[Start of section]

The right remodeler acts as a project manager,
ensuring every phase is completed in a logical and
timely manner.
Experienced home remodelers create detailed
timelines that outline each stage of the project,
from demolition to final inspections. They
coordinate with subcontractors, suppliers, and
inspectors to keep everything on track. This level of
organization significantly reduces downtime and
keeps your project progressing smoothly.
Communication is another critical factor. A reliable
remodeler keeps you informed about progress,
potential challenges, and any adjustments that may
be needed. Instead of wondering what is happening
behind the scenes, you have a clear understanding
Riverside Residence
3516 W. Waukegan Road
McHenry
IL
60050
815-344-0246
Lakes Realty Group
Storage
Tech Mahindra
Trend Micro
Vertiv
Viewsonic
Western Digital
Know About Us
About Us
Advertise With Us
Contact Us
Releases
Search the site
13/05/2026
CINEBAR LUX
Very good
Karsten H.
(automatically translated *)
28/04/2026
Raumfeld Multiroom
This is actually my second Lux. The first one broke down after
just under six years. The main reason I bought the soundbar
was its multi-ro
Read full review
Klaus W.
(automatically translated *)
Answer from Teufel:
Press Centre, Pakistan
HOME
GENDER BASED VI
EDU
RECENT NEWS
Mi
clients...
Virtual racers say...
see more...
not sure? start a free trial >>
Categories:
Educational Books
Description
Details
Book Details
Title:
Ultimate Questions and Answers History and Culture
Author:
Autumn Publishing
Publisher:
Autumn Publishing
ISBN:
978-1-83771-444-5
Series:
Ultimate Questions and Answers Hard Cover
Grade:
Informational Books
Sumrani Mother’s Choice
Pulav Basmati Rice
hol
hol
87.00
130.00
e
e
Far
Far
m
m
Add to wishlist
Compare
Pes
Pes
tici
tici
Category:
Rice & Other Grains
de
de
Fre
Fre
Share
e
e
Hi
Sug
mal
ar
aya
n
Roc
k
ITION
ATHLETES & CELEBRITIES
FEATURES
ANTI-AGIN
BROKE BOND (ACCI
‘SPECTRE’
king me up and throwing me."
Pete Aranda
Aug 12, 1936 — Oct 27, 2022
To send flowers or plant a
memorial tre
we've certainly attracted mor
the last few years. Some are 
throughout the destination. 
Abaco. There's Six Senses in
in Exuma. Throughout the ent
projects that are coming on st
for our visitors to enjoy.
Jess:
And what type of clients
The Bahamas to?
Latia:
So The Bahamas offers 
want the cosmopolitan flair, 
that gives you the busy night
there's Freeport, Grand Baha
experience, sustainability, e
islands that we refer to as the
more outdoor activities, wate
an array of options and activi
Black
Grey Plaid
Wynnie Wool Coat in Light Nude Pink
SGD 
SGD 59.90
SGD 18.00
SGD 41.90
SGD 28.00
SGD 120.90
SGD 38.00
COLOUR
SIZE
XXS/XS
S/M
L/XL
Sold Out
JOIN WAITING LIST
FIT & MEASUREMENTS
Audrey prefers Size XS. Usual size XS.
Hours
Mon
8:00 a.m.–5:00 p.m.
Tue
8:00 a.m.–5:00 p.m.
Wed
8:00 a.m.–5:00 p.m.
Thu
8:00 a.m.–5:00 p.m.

[End of section]

Scan the records above, then copy out each line that mentions "This".

inspectors to keep everything on track. This level of
This is actually my second Lux. The first one broke down after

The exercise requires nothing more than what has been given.